Would you please transcribe, exactly as written, the lines of the entries below starting at the one that holds "překupníků chráněných druhů" and ending at the one that holds "ptáků. S odchytem a", both included?
[Dataset — start]
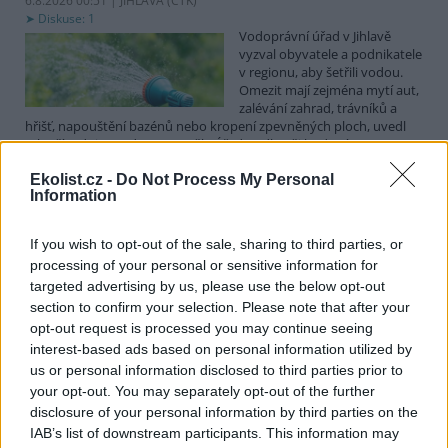
6.8.2026 00:51 | JIHLAVA (
ČTK
)
Diskuse: 1
Vodoprávní úřad v Jihlavě
vyzval obyvatele a podnikatele
v regionu, aby šetřili vodou.
Omezit mají zejména mytí aut,
zalévání zahrad, trávníků a
hřišť, napouštění bazénů nebo kropení zpevněných ploch, uvedl
mluvčí radnice Radovan Daněk. Úřad podle něj bude víc
kontrolovat povolené odběry. Výzva k šetření vodou platí pro
Ekolist.cz -
Do Not Process My Personal
všechny obce spadající pod Jihlavu jako obec s rozšířenou
Information
působností.
If you wish to opt-out of the sale, sharing to third parties, or
Celníci odhalili gang překupníků papoušků, zajistili
processing of your personal or sensitive information for
stovku ptáků
targeted advertising by us, please use the below opt-out
5.8.2026 20:13 (
ČTK
)
section to confirm your selection. Please note that after your
Celníci odhalili gang
opt-out request is processed you may continue seeing
překupníků chráněných druhů
interest-based ads based on personal information utilized by
papoušků působící v několika
krajích a zajistili asi stovku
us or personal information disclosed to third parties prior to
ptáků. S odchytem a
your opt-out. You may separately opt-out of the further
zajištěním zvířat celníkům pomohly zoo v Praze, Zlíně a Ostravě. V
disclosure of your personal information by third parties on the
ostravské zahradě také papoušci nalezli dočasné útočiště. V
IAB’s list of downstream participants. This information may
tiskové zprávě na
webu
celníků to oznámila mluvčí Celní správy ČR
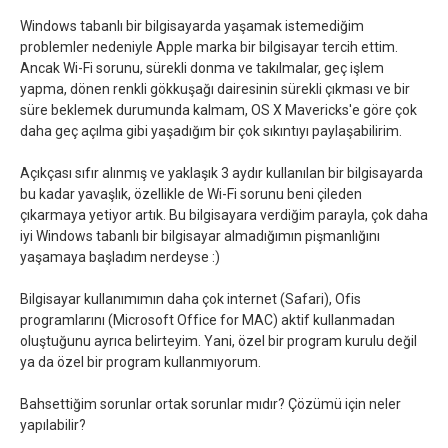
Windows tabanlı bir bilgisayarda yaşamak istemediğim
problemler nedeniyle Apple marka bir bilgisayar tercih ettim.
Ancak Wi-Fi sorunu, sürekli donma ve takılmalar, geç işlem
yapma, dönen renkli gökkuşağı dairesinin sürekli çıkması ve bir
süre beklemek durumunda kalmam, OS X Mavericks'e göre çok
daha geç açılma gibi yaşadığım bir çok sıkıntıyı paylaşabilirim.
Açıkçası sıfır alınmış ve yaklaşık 3 aydır kullanılan bir bilgisayarda
bu kadar yavaşlık, özellikle de Wi-Fi sorunu beni çileden
çıkarmaya yetiyor artık. Bu bilgisayara verdiğim parayla, çok daha
iyi Windows tabanlı bir bilgisayar almadığımın pişmanlığını
yaşamaya başladım nerdeyse :)
Bilgisayar kullanımımın daha çok internet (Safari), Ofis
programlarını (Microsoft Office for MAC) aktif kullanmadan
oluştuğunu ayrıca belirteyim. Yani, özel bir program kurulu değil
ya da özel bir program kullanmıyorum.
Bahsettiğim sorunlar ortak sorunlar mıdır? Çözümü için neler
yapılabilir?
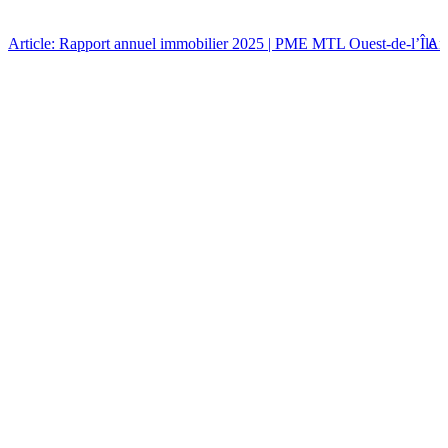
Article: Rapport annuel immobilier 2025 | PME MTL Ouest-de-l’Île
Art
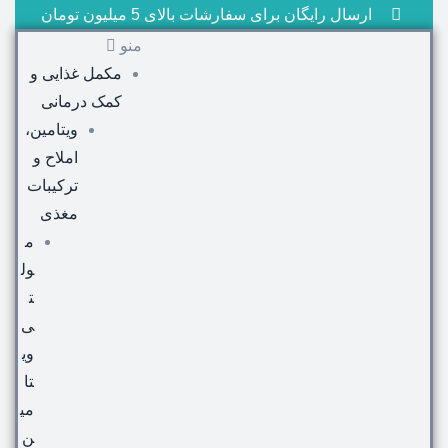
ارسال رایگان برای سفارشات بالای 5 میلیون تومان
منو
مکمل غذایی و
کمک درمانی
ویتامین،
املاح و
ترکیبات
مغذی
م
ول
ت
ی
وی
تا
می
ن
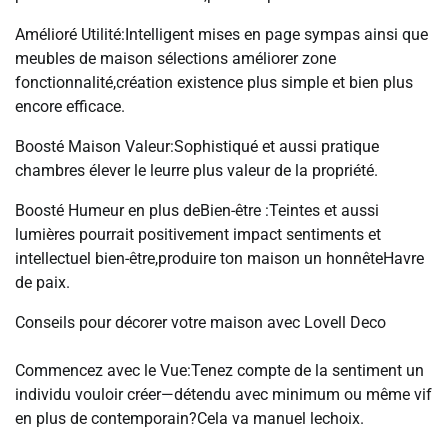
Amélioré Utilité:Intelligent mises en page sympas ainsi que
meubles de maison sélections améliorer zone
fonctionnalité,création existence plus simple et bien plus
encore efficace.
Boosté Maison Valeur:Sophistiqué et aussi pratique
chambres élever le leurre plus valeur de la propriété.
Boosté Humeur en plus deBien-être :Teintes et aussi
lumières pourrait positivement impact sentiments et
intellectuel bien-être,produire ton maison un honnêteHavre
de paix.
Conseils pour décorer votre maison avec Lovell Deco
Commencez avec le Vue:Tenez compte de la sentiment un
individu vouloir créer—détendu avec minimum ou même vif
en plus de contemporain?Cela va manuel lechoix.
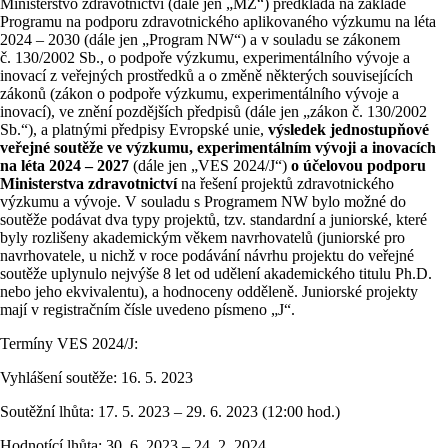
Ministerstvo zdravotnictví (dále jen „MZ“) předkládá na základě
Programu na podporu zdravotnického aplikovaného výzkumu na léta
2024 – 2030 (dále jen „Program NW“) a v souladu se zákonem
č. 130/2002 Sb., o podpoře výzkumu, experimentálního vývoje a
inovací z veřejných prostředků a o změně některých souvisejících
zákonů (zákon o podpoře výzkumu, experimentálního vývoje a
inovací), ve znění pozdějších předpisů (dále jen „zákon č. 130/2002
Sb.“), a platnými předpisy Evropské unie,
výsledek jednostupňové
veřejné soutěže ve výzkumu, experimentálním vývoji a inovacích
na léta 2024 – 2027
(dále jen „VES 2024/J“)
o účelovou podporu
Ministerstva zdravotnictví
na řešení projektů zdravotnického
výzkumu a vývoje. V souladu s Programem NW bylo možné do
soutěže podávat dva typy projektů, tzv. standardní a juniorské, které
byly rozlišeny akademickým věkem navrhovatelů (juniorské pro
navrhovatele, u nichž v roce podávání návrhu projektu do veřejné
soutěže uplynulo nejvýše 8 let od udělení akademického titulu Ph.D.
nebo jeho ekvivalentu), a hodnoceny odděleně. Juniorské projekty
mají v registračním čísle uvedeno písmeno „J“.
Termíny VES 2024/J:
Vyhlášení soutěže: 16. 5. 2023
Soutěžní lhůta: 17. 5. 2023 – 29. 6. 2023 (12:00 hod.)
Hodnotící lhůta: 30. 6. 2023 – 24. 2. 2024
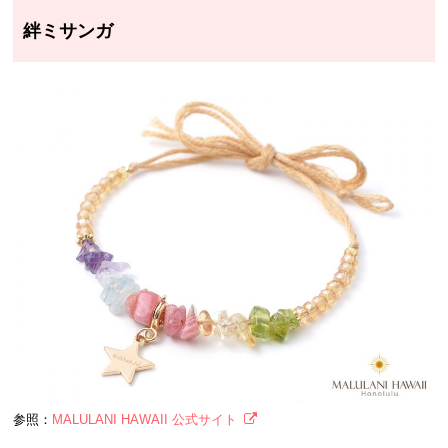
絆ミサンガ
参照：
MALULANI HAWAII 公式サイト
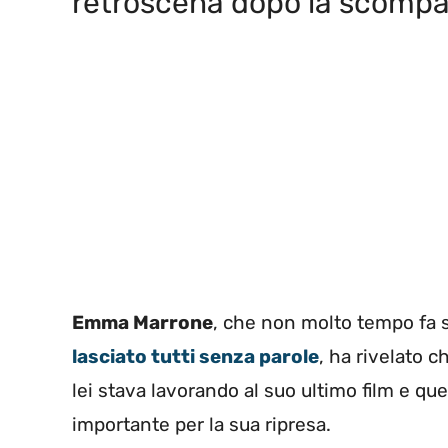
retroscena dopo la scompa
Emma Marrone
, che non molto tempo fa s
lasciato tutti senza parole
, ha rivelato 
lei stava lavorando al suo ultimo film e que
importante per la sua ripresa.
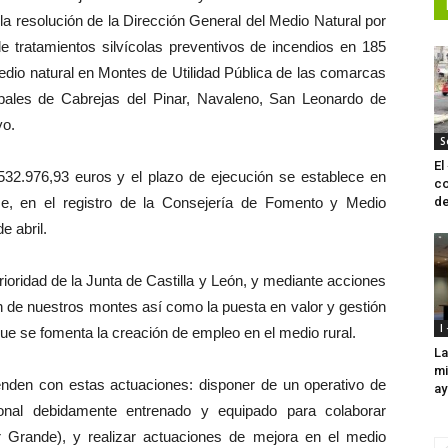
n, la resolución de la Dirección General del Medio Natural por
de tratamientos silvícolas preventivos de incendios en 185
edio natural en Montes de Utilidad Pública de las comarcas
pales de Cabrejas del Pinar, Navaleno, San Leonardo de
yo.
S
El
 532.976,93 euros y el plazo de ejecución se establece en
co
se, en el registro de la Consejería de Fomento y Medio
de
e abril.
ioridad de la Junta de Castilla y León, y mediante acciones
ón de nuestros montes así como la puesta en valor y gestión
I
 que se fomenta la creación de empleo en el medio rural.
La
mi
tenden con estas actuaciones: disponer de un operativo de
ay
sonal debidamente entrenado y equipado para colaborar
r Grande), y realizar actuaciones de mejora en el medio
[Dataset — finish]
### Problem solution
překupníků chráněných druhů
interest-based ads based on personal information utilized by
papoušků působící v několika
krajích a zajistili asi stovku
us or personal information disclosed to third parties prior to
ptáků. S odchytem a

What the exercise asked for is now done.